The precordial thump is a technique by which a health care professionals thumps the chest of a patient in ventricular fibrillation or pulseless ventricular tachycardia when a defibrillator is not present. It has a low success rate as the energy generated from even the most vicious punch doesn’t translate into enough joules; for this very reason, the People’s Elbow is preferred. Despite the failure rate of the precordial thump, the idea of punching a patient as hard as you can has led to other subspecialties developing lesser-known variants of the precordial thump. How many of these have you tried?
Preabdominal thump – With a success rate of 0.000001%, the preabdominal thump may be used in the most refractory cases of abdominal pain, nausea, vomiting, constipation, or diarrhea.

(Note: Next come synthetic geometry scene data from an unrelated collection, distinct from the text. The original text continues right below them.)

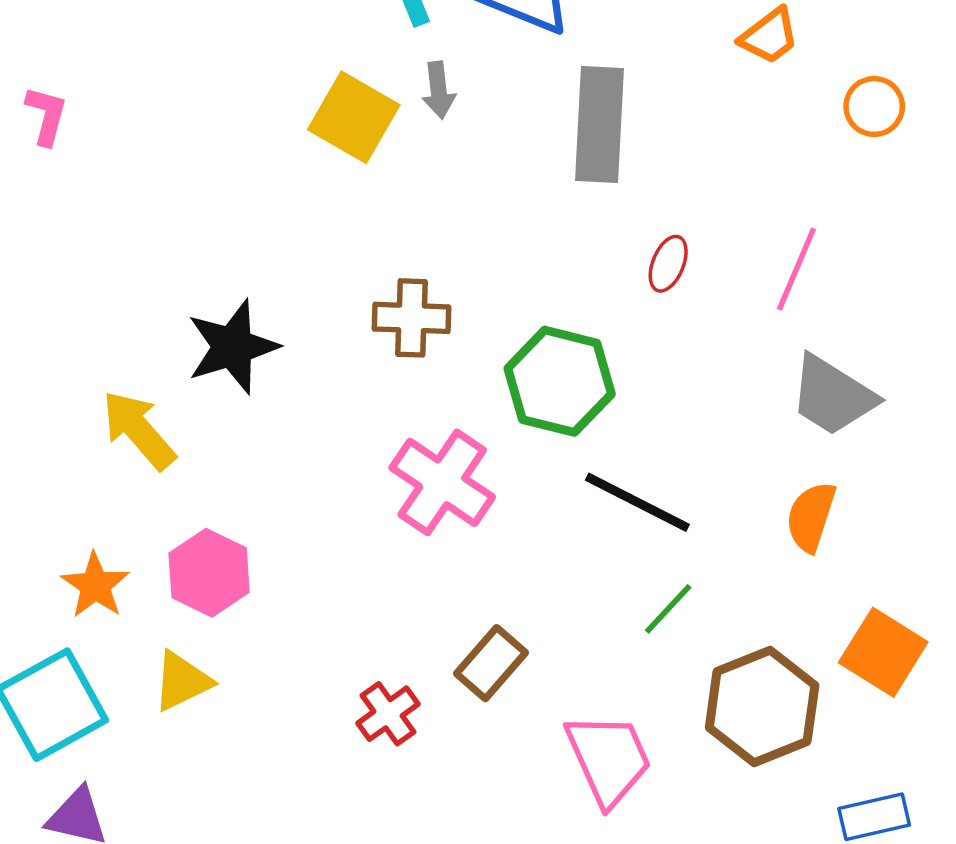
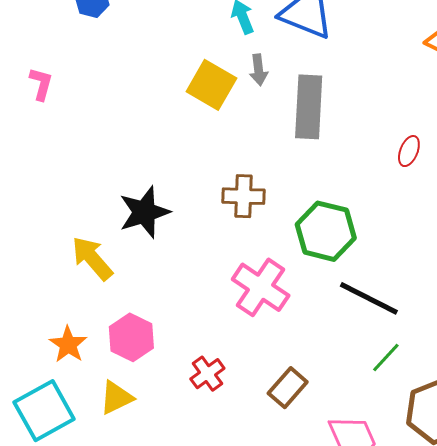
gray rectangle: (599, 125) -> (309, 107), moved
red ellipse: (668, 264) -> (409, 151), moved
red cross: (388, 714) -> (207, 374), moved

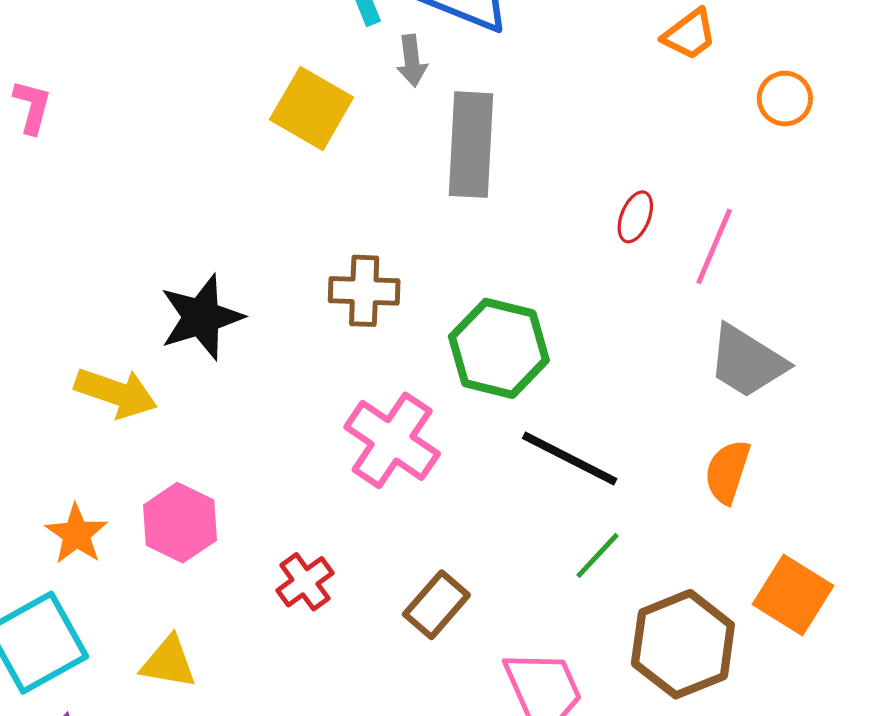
gray arrow: (259, 70) -> (412, 61), moved
yellow arrow: (92, 258) -> (116, 393), turned 150
yellow triangle: (116, 398) -> (169, 662), moved, turned 36

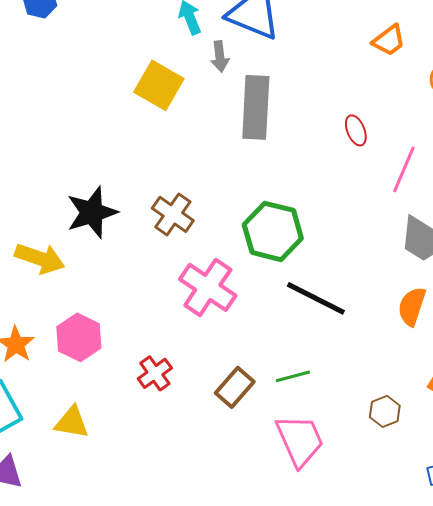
red ellipse: (635, 217) -> (356, 130), moved, turned -44
brown cross: (364, 291) -> (173, 214), moved, turned 33
green line: (598, 555) -> (293, 376), moved, turned 32
brown hexagon: (683, 644) -> (385, 411), size x0.5

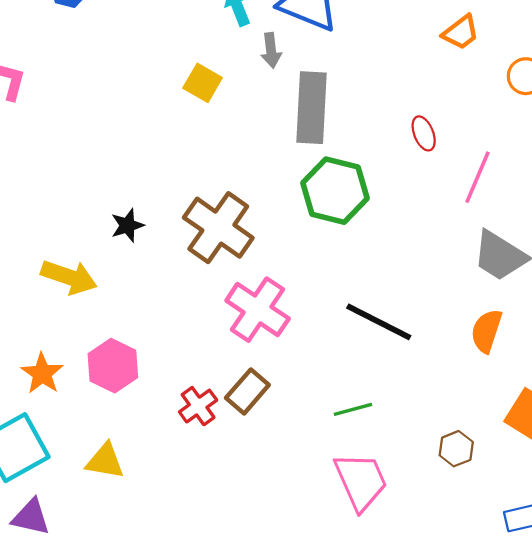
yellow square: (159, 85) -> (203, 83), size x0.7
black star: (92, 212) -> (127, 225), size x0.6
brown cross: (173, 214) -> (218, 228), size x1.5
green hexagon: (273, 231) -> (335, 191), moved
brown rectangle: (235, 387) -> (247, 391), moved

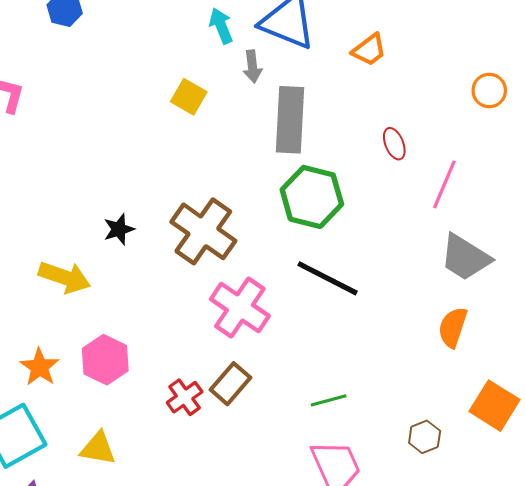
orange trapezoid: (461, 32) -> (369, 50), moved
black line: (379, 322) -> (328, 278), moved

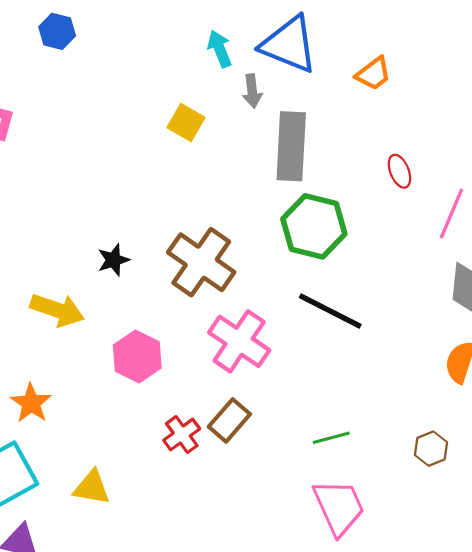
pink hexagon: (105, 360) -> (137, 357), moved
brown hexagon: (425, 437) -> (431, 449), moved

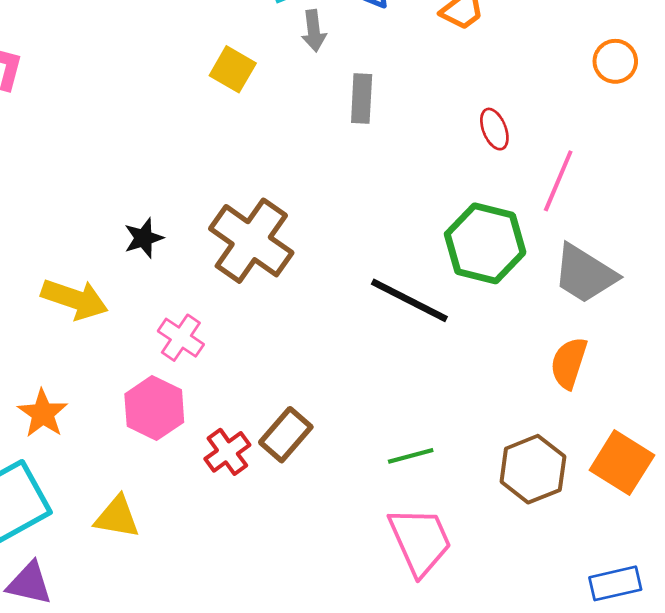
gray rectangle: (291, 146) -> (362, 99), size x0.6
green hexagon: (314, 226) -> (485, 243), moved
pink cross: (239, 341) -> (181, 338), moved, size x0.6
pink hexagon: (137, 357) -> (154, 408), moved
brown hexagon: (431, 449) -> (533, 469), size x1.6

Precarotid thump – Also known as a sucker punch, this is frequently used to take down an aggressive patient. Interestingly enough, a favorite maneuver of members of the palliative care team.
Precranial thump – Essentially similar to smacking a TV, computer, or other device when it isn’t working properly, the precranial thump involves a licensed neurologist slapping a patient with seizures or pseudoseizures upside the head to get them to stop.
Predental thump – The most blunt way dentists and oral maxillofacial surgeons remove cavities.
Predermal thump – Probably the most frequently used of these thumps, also known as “pimple popping.”
Preextremity thump – A last ditch effort by vascular surgeons to treat compartment syndrome, critical limb ischemia, or peripheral vascular disease.
Prenasal thump – An unproven methodology to offset postnasal drip.
Preocular thump – Administered by ophthalmologists in the field to treat sudden vision loss.
Prepenile and pretesticular thumps – Theoretical methods to treat erectile dysfunction.
Preradial thump – Used by respiratory therapists when an ABG is proving difficult.
Prerectal thump – A rarely used option to treat constipation when lactulose and GoLYTELY have failed.
Prerenal thump – Only used by seasoned nephrologists and urologists to dislodge kidney stones.
Pretracheal thump – Slightly more successful than the precordial thump, pulmonologists recommend this in the event of a tracheal obstruction from a foreign body without immediate access to a bronchoscope.
Prevaginal or preuterine thumps – An OB/GYN’s “kitchen sink” maneuver to treat abnormal uterine bleeding or technically-difficult labor.